How ICC accountability in Libya works at the UN
When diplomats talk about accountability, the wording can sound remote. The UK government’s latest statement to the UN Security Council makes more sense if we read it as an explainer: who is supposed to investigate serious crimes in Libya, who steps in when national systems struggle, and why legal accountability is tied to political stability. The immediate context was a briefing from the International Criminal Court’s Office of the Prosecutor. The UK welcomed the latest report, but also said it regretted that the Deputy Prosecutor was not able to appear before the Council in person, as the Council had mandated. That detail matters because UN reporting is not just ceremony. It is one of the ways the Council checks whether promises on justice are actually being carried forward.
The clearest sign of movement was the case of Khaled Mohamed Ali El Hishri. The UK pointed to the conclusion of the confirmation of charges hearing, which followed his arrest and surrender to the ICC late the previous year. If you are new to ICC procedure, a confirmation of charges hearing is not the trial itself. It is the stage where judges decide whether prosecutors have put forward enough evidence for the case to continue. **What this means:** before the Court can test allegations in full, it first has to show that the case is strong enough to be heard properly.
The statement also stressed something that is easy to miss in legal reporting: victims were represented in the proceedings. For people affected by alleged crimes, that is far more than a procedural detail. It signals that the case is not only about institutions speaking to institutions; it is also about communities being recognised inside a formal justice process. For readers trying to understand why this matters, think of accountability as public proof that suffering is not being brushed aside. A court cannot repair every loss, and it cannot by itself rebuild a country. But it can name allegations, test evidence and show that even in a long conflict, some people can still be required to answer before judges.
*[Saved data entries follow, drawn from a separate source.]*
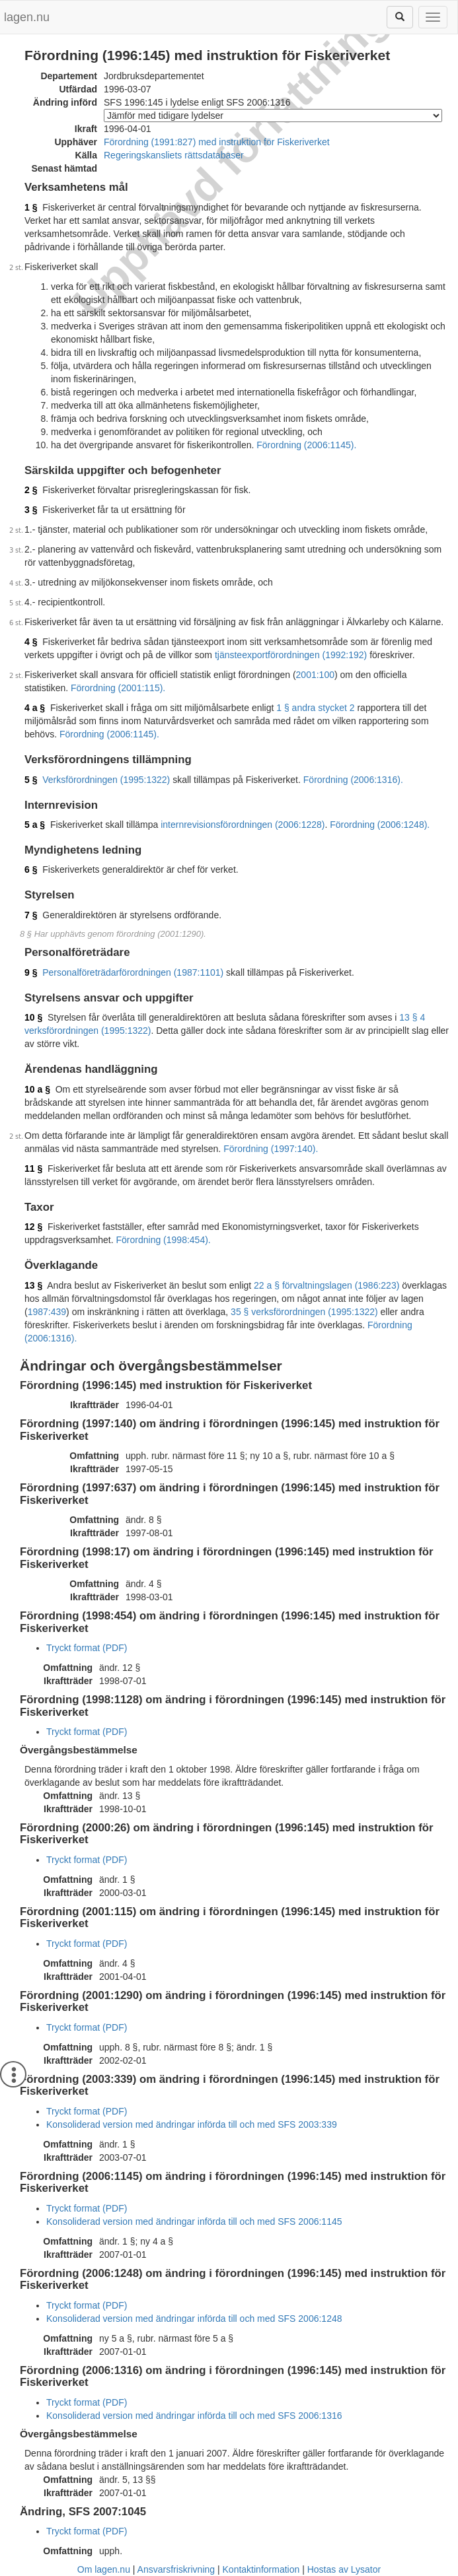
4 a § (34, 707)
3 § (30, 509)
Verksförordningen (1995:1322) (106, 779)
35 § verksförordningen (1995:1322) (304, 1311)
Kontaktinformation (261, 2569)
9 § (30, 972)
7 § (30, 915)
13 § (33, 1285)
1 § (30, 207)
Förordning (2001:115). (118, 688)
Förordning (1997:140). (270, 1148)
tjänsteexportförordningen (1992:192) (291, 655)
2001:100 (315, 674)
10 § (33, 1017)
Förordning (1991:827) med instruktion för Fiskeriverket (217, 142)
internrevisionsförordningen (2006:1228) (242, 824)
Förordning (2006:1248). (380, 824)
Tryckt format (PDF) (86, 1648)
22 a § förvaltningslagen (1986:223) (326, 1285)
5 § (30, 779)
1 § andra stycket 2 (315, 707)
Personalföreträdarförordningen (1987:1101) (132, 972)
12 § (33, 1226)
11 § (33, 1168)
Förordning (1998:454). (163, 1240)
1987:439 (47, 1311)
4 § (30, 641)
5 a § (34, 824)
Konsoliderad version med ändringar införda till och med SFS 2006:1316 (194, 2415)
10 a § (37, 1089)
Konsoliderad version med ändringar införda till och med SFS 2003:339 (191, 2124)
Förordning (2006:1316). (353, 779)
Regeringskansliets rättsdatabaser (174, 155)
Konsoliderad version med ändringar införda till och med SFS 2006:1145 (194, 2221)
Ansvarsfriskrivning (176, 2569)
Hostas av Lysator (344, 2569)
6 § (30, 869)
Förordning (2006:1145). (306, 445)
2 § (30, 490)
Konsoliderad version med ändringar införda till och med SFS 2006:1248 (194, 2318)
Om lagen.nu (103, 2569)
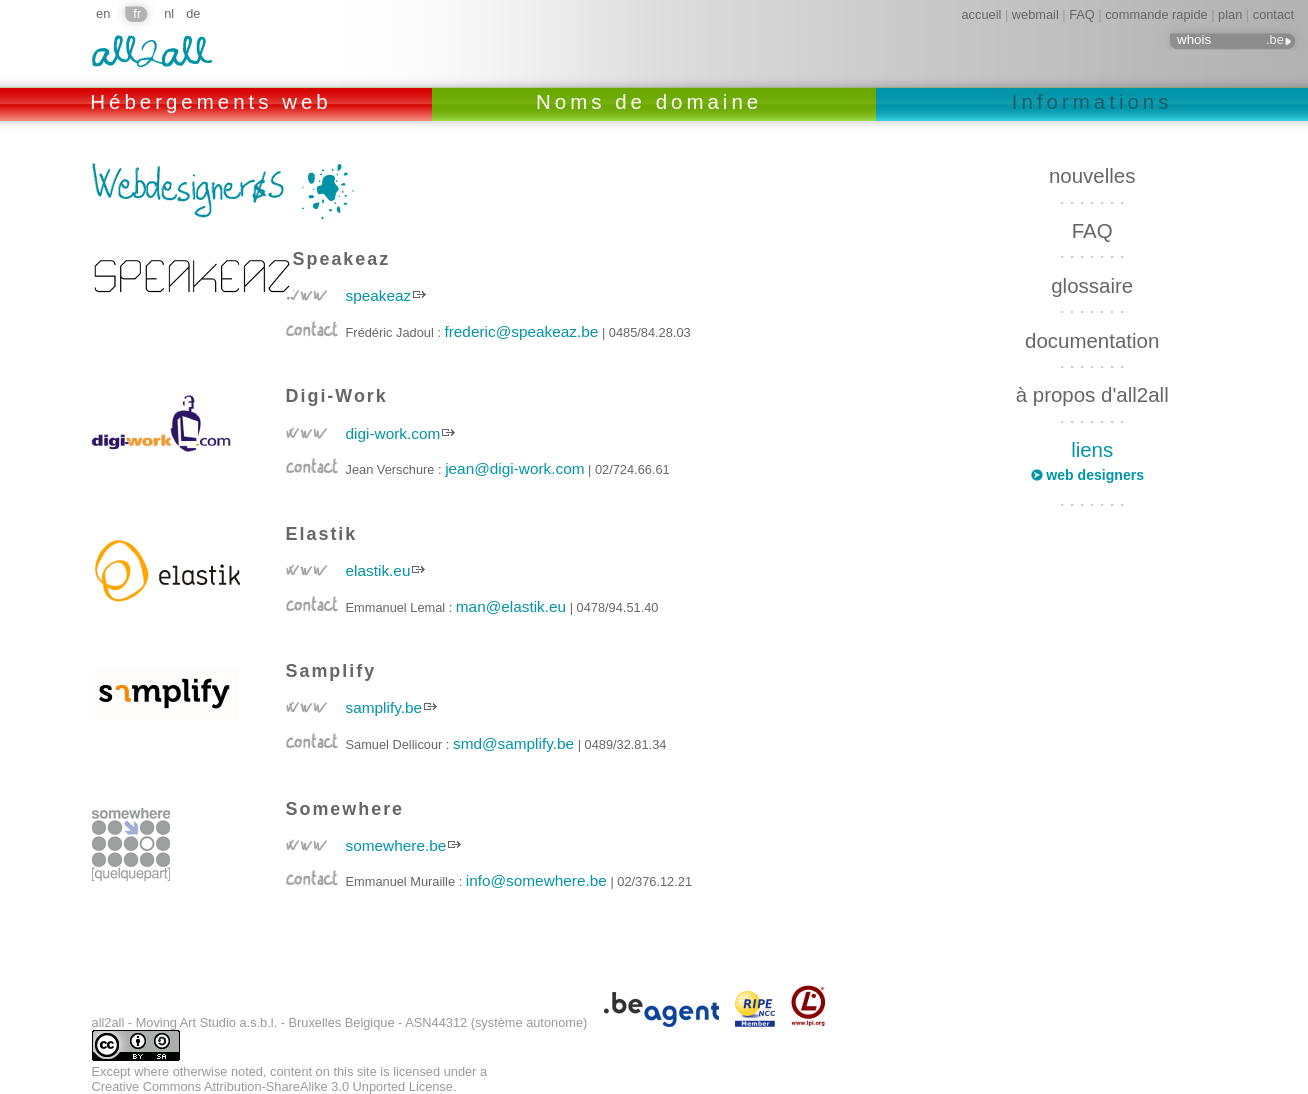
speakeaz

The UK also welcomed the Prosecutor’s engagement with national authorities under the principle of complementarity. This is one of those legal terms that sounds technical until you put it in plain English. The ICC is not meant to replace every national court. It steps in when national systems are unwilling or unable genuinely to investigate and prosecute the gravest crimes. That is why the statement highlighted cooperation beyond Libya itself. According to the ICC Office of the Prosecutor, information from the Court helped domestic proceedings in the Netherlands relating to alleged human trafficking offences. **What this means:** international justice is often shared work. One court gathers information, another country uses it, and a wider chain of accountability begins to form.
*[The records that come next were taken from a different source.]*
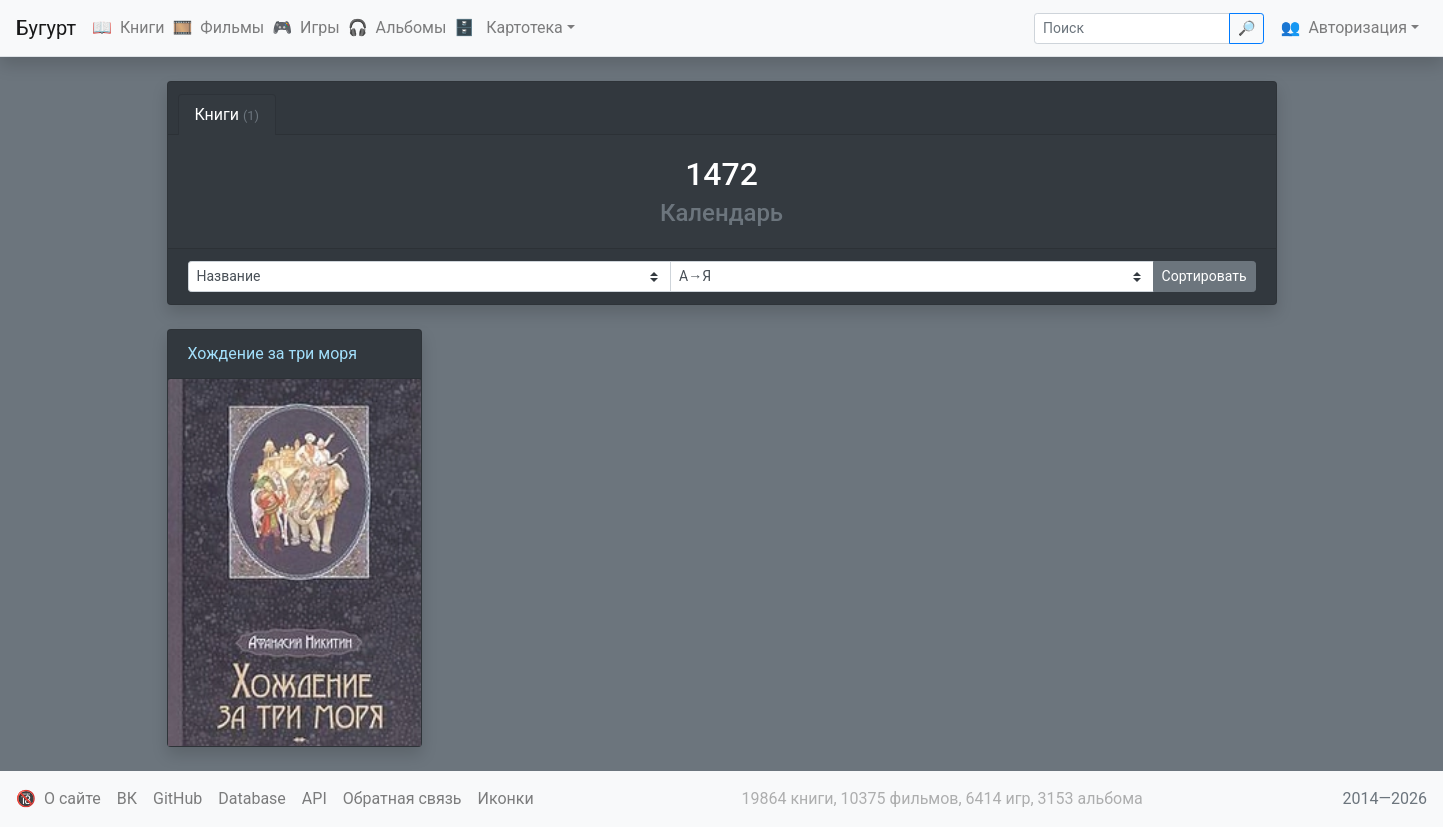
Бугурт (46, 28)
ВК (127, 798)
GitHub (177, 798)
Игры (320, 27)
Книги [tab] (227, 114)
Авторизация (1357, 27)
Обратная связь (402, 798)
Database (252, 798)
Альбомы (411, 27)
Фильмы (232, 27)
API (314, 798)
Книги (142, 27)
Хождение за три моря (273, 353)
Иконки (506, 798)
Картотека (524, 27)
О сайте (72, 798)
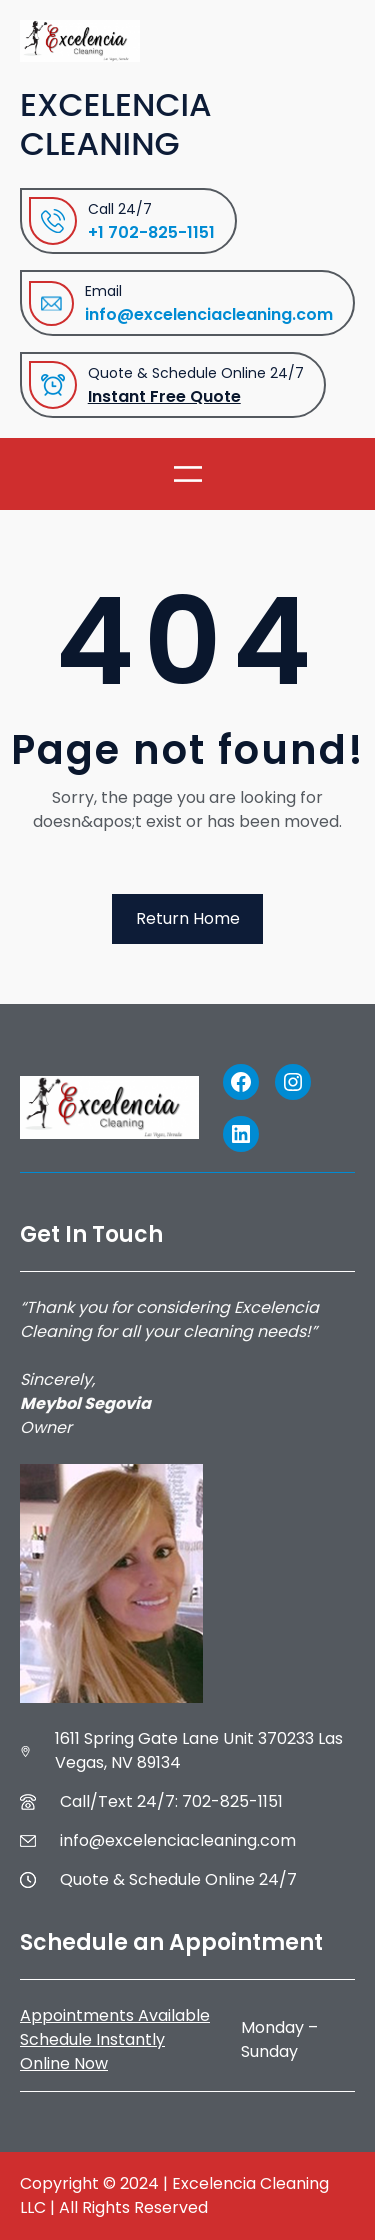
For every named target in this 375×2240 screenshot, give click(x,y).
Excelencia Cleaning (116, 124)
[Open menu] (188, 474)
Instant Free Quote (164, 396)
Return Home (188, 918)
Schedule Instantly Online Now (92, 2051)
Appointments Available (115, 2015)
This is also why the UK urged the Libyan authorities, including the Office of the Attorney General, to support continued progress. International courts can do important work, but they cannot build everyday rule of law on their own. Lasting accountability needs local investigators, prosecutors, judges and officials who are willing to act. There is a wider lesson here for anyone following Libya. Stability is not only about ceasefires, elections or agreements between powerful figures. It is also about whether armed groups, traffickers and others accused of serious offences believe they may actually face consequences. When that belief disappears, impunity starts to shape public life.
The final point in the UK statement was about the Court itself. Britain repeated its support for the ICC and its independence, and said it does not support sanctions against individuals or organisations associated with the Court. That may sound procedural, but it raises a basic question: can justice work if investigators, prosecutors and support bodies are pressured for doing their jobs? **What it means:** an independent court is not a side issue. It helps decide whether accountability is credible at all. If the people pursuing justice are punished, victims receive one message and suspects receive another.
So what should you take from all this? The statement was brief, but it sketched the full chain of international accountability in Libya: UN scrutiny, ICC investigation, a live court process, participation by victims, cooperation with national authorities and pressure on Libyan institutions to do their part. Seen that way, this is not simply a diplomatic endorsement of the ICC. It is a reminder that justice in Libya will probably depend on several systems working at once, not one dramatic intervention from abroad. The encouraging sign is that movement is happening. The harder question, still unanswered, is whether that movement becomes steady enough to help build the stability Libyans have been promised for years.
For younger readers, students and anyone trying to make sense of UN language, this is the simplest way to read the moment. The UK’s argument is that accountability is not separate from peace; it is part of how peace becomes believable. If people see arrests, hearings and cooperation between courts, they are more likely to believe that the rules apply to everyone. That does not mean the process is quick, or that one case will transform Libya on its own. It means justice is being treated as a practical part of stability rather than an optional extra. In a country shaped by conflict, that is a serious claim, and one worth watching closely.